Krajnik, Amanda, Erik Nimmer, Joseph A Brazzo, John C Biber, Rhonda Drewes, Bat-Ider Tumenbayar, Andra Sullivan, et al. 2023. “Survivin Regulates Intracellular Stiffness and Extracellular Matrix Production in Vascular Smooth Muscle Cells.”. APL Bioengineering 7 (4): 046104. https://doi.org/10.1063/5.0157549.

Vascular dysfunction is a common cause of cardiovascular diseases characterized by the narrowing and stiffening of arteries, such as atherosclerosis, restenosis, and hypertension. Arterial narrowing results from the aberrant proliferation of vascular smooth muscle cells (VSMCs) and their increased synthesis and deposition of extracellular matrix (ECM) proteins. These, in turn, are modulated by arterial stiffness, but the mechanism for this is not fully understood. We found that survivin is an important regulator of stiffness-mediated ECM synthesis and intracellular stiffness in VSMCs. Whole-transcriptome analysis and cell culture experiments showed that survivin expression is upregulated in injured femoral arteries in mice and in human VSMCs cultured on stiff fibronectin-coated hydrogels. Suppressed expression of survivin in human VSMCs significantly decreased the stiffness-mediated expression of ECM components related to arterial stiffening, such as collagen-I, fibronectin, and lysyl oxidase.
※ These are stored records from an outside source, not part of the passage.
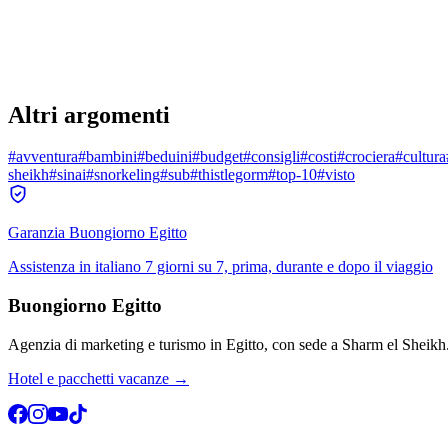
Altri argomenti
#
avventura
#
bambini
#
beduini
#
budget
#
consigli
#
costi
#
crociera
#
cultura
sheikh
#
sinai
#
snorkeling
#
sub
#
thistlegorm
#
top-10
#
visto
Garanzia Buongiorno Egitto
Assistenza in italiano 7 giorni su 7, prima, durante e dopo il viaggio
Buongiorno Egitto
Agenzia di marketing e turismo in Egitto, con sede a Sharm el Sheikh
Hotel e pacchetti vacanze →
By contrast, expression of these ECM proteins was rescued by ectopic expression of survivin in human VSMCs cultured on soft hydrogels. Interestingly, atomic force microscopy analysis showed that suppressed or ectopic expression of survivin decreases or increases intracellular stiffness, respectively. Furthermore, we observed that inhibiting Rac and Rho reduces survivin expression, elucidating a mechanical pathway connecting intracellular tension, mediated by Rac and Rho, to survivin induction. Finally, we found that survivin inhibition decreases FAK phosphorylation, indicating that survivin-dependent intracellular tension feeds back to maintain signaling through FAK. These findings suggest a novel mechanism by which survivin potentially modulates arterial stiffness.